Databases

Welcome to MindMentor!

Databases

Computer Science

Where Does All Your Data Actually Live?

You log into Netflix. It remembers what you watched. Suggests new shows based on your preferences. Picks up exactly where you left off.

You check your bank account. Every transaction is there. Going back years. Perfectly accurate. Never lost.

You search for a product on Amazon. Millions of items. Thousands match your query. Results appear in milliseconds.

How?

Data. Massive amounts of data. Organized. Searchable. Reliable.

But it's not just stored randomly in files somewhere. It's in databases—carefully designed systems that store, organize, and retrieve information efficiently.

Understanding databases changes everything. You start to see why some apps are fast and others slow. Why good database design matters. Why companies pay database administrators well. Why data integrity is crucial.

This isn't just theory for computer scientists. This is the foundation of every modern application—from social media to banking to healthcare to e-commerce.

Let's explore how data is really organized.

Database Schema

What Is a Schema?

Definition: A database schema is the structure that defines how data is organized in a database, including tables, fields, relationships, constraints, and data types.

Think of a schema as a blueprint. Before you build a house, you need blueprints showing where rooms go, how they connect, what materials to use.

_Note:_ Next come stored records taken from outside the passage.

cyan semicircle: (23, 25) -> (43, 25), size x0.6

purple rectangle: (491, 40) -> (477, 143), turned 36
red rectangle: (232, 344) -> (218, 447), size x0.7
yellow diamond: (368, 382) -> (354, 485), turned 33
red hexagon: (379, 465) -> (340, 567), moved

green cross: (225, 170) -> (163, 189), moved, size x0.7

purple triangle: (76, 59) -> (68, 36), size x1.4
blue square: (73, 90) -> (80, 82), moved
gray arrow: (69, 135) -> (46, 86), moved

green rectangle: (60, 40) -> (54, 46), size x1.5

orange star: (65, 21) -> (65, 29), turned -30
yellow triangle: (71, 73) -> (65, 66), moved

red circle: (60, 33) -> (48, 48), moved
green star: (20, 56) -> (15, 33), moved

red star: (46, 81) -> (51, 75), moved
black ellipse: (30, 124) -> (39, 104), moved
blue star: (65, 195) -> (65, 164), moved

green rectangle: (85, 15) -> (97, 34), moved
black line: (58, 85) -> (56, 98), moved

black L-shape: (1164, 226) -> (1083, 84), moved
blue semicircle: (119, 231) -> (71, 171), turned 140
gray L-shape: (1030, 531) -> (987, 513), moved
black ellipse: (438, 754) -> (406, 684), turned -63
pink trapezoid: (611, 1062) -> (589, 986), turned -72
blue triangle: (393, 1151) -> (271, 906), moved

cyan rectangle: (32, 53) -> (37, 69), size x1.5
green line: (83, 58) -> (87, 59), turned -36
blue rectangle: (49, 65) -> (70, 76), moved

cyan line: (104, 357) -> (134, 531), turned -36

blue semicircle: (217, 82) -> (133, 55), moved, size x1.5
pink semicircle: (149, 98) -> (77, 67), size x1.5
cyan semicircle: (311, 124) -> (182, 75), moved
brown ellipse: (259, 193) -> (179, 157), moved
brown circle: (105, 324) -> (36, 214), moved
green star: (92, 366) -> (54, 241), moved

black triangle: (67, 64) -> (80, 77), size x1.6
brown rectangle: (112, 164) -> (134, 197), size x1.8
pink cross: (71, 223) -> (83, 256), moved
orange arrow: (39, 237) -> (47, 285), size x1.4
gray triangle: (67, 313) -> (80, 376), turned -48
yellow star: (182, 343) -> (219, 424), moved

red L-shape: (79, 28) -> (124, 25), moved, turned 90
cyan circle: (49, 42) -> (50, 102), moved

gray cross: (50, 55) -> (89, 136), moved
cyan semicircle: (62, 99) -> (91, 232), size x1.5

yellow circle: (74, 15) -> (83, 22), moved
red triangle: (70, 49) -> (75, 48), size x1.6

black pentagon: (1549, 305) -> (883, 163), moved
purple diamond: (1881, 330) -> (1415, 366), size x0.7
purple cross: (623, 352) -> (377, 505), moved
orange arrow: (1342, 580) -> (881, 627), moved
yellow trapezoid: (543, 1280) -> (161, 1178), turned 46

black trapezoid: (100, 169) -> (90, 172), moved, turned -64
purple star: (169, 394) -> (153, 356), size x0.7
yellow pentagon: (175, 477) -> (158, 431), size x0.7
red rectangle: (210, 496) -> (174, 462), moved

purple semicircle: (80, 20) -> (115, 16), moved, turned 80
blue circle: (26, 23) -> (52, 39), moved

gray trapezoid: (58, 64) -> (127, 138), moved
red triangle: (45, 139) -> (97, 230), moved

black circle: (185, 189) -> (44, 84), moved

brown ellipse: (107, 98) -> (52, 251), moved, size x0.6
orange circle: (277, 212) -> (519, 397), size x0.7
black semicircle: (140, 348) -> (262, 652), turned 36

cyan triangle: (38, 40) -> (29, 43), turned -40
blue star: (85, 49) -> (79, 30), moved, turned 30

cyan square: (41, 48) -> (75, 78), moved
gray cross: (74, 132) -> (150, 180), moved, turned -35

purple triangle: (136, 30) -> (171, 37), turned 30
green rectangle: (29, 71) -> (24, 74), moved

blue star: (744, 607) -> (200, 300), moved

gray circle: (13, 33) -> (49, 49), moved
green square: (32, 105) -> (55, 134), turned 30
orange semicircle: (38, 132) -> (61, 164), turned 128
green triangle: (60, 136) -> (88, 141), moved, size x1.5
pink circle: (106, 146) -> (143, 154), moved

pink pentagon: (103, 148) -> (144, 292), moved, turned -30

Before you build a database, you need a schema showing what data you'll store, how it's organized, how pieces relate to each other.

Components of a Schema

  • Tables: Store related data in rows and columns.
  • Fields (Columns): Define what type of information each column holds.
  • Records (Rows): Individual entries in the table.
  • Data types: What kind of data each field holds (numbers, text, dates).
  • Constraints: Rules about what data is allowed.
  • Relationships: How tables connect to each other.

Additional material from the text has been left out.